• **Aim of the task**: When you find the word "vous" in a line of the entries, please copy the whole line.

[Stored data entries]
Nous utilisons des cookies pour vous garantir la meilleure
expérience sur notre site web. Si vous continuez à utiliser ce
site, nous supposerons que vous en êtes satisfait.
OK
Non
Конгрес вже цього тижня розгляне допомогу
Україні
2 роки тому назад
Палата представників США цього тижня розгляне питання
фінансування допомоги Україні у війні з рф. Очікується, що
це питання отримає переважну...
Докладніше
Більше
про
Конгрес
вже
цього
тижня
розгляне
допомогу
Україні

• **Answer to this exercise**:
Nous utilisons des cookies pour vous garantir la meilleure
expérience sur notre site web. Si vous continuez à utiliser ce
site, nous supposerons que vous en êtes satisfait.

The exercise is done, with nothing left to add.